Matching One of Several Characters
As you have learned previously, . matches any one character (as does any literal character). But what if there was a file (containing Canadian sales data) named ca1.xls as well with na1.xls and sa1.xls, and you only wanted to match only na and sa?. would also match c,and so that filename would also be matched. To find n or s you would not want to match any character,you would want to match just those two characters. In regular expressions a set of characters is defined using the metacharacters [ and ]. [ and ] define a character set, everything between them is part of the set,and any one of the set members must match (but not all).

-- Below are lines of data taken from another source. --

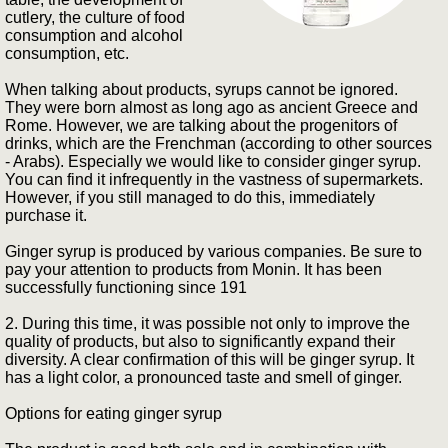
cutlery, the culture of food
consumption and alcohol
consumption, etc.
When talking about products, syrups cannot be ignored.
They were born almost as long ago as ancient Greece and
Rome. However, we are talking about the progenitors of
drinks, which are the Frenchman (according to other sources
- Arabs). Especially we would like to consider ginger syrup.
You can find it infrequently in the vastness of supermarkets.
However, if you still managed to do this, immediately
purchase it.
Ginger syrup is produced by various companies. Be sure to
pay your attention to products from Monin. It has been
successfully functioning since 191
2. During this time, it was possible not only to improve the
quality of products, but also to significantly expand their
diversity. A clear confirmation of this will be ginger syrup. It
has a light color, a pronounced taste and smell of ginger.
Options for eating ginger syrup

Character sets are frequently used to make searches (or specific parts thereof) not case sensitive. For example:
TEXT
The phrase “regular expression” is often abbreviated as RegEx or regex
REGEX
[Rr]eg[Ee]x
RESULT
The phrase “regular expression” is often
abbreviated as RegEx or regex
Using Character Set Ranges
We will use [a-z],[A-Z],[0-9] for character ranges. finding RGB values (colors specified in a hexadecimal notation representing the amount of red,green, and blue used to create the color). In Web pages,RGB values are specified as #000000 (black), #FFFFFF (white), #FF0000 (red),and so on. RGB values may be specified in uppercase or lowercase, and so #FF00ff (magenta) is legal,too. Here’s the example:
TEXT
<BODY BGCOLOR=”#336633” TEXT=”#FFFFFF” MARGINWIDTH=”0” MARGINHEIGHT=”0” TOPMARGIN=”0” LEFTMARGIN=”0”>
RegEx
#[0-9A-Fa-f][0-9A-Fa-f][0-9A-Fa-f][0-9A-Fa-f][0-9A-Fa-f][0-9A-Fa-f]
RESULT
<BODY BGCOLOR=”#336633” TEXT=”#FFFFFF”
MARGINWIDTH=”0” MARGINHEIGHT=”0”
TOPMARGIN=”0” LEFTMARGIN=”0”>
“Anything But”Matching
Character sets are usually used to specify a list of characters of which any must match. But occasionally,you’ll want the reverse—a list of characters that you don’t want to match. In other words, anything but the list specified here. Rather than having to enumerate every character you want (which could get rather lengthy if you want all but a few),character sets can be negated using the ^ metacharacter. Here’s an example:
TEXT
sales1.xls
orders3.xls
sales2.xls
sales3.xls
apac1.xls
europe2.xls
sam.xls
na1.xls
na2.xls
sa1.xls
ca1.xls
RegEx
[ns]a[^0-9]\.xls
RESULT
sales1.xls
orders3.xls
sales2.xls
sales3.xls
apac1.xls
europe2.xls
sam.xls
na1.xls
na2.xls
sa1.xls
ca1.xls
Summary
Metacharacters [ and ] are used to define sets of characters,any one of which must match (OR in contrast to AND). Character sets may be enumerated explicitly or specified as ranges using the – metacharacter. Character sets may be negated using ^; this forces a match of anything but the specified characters.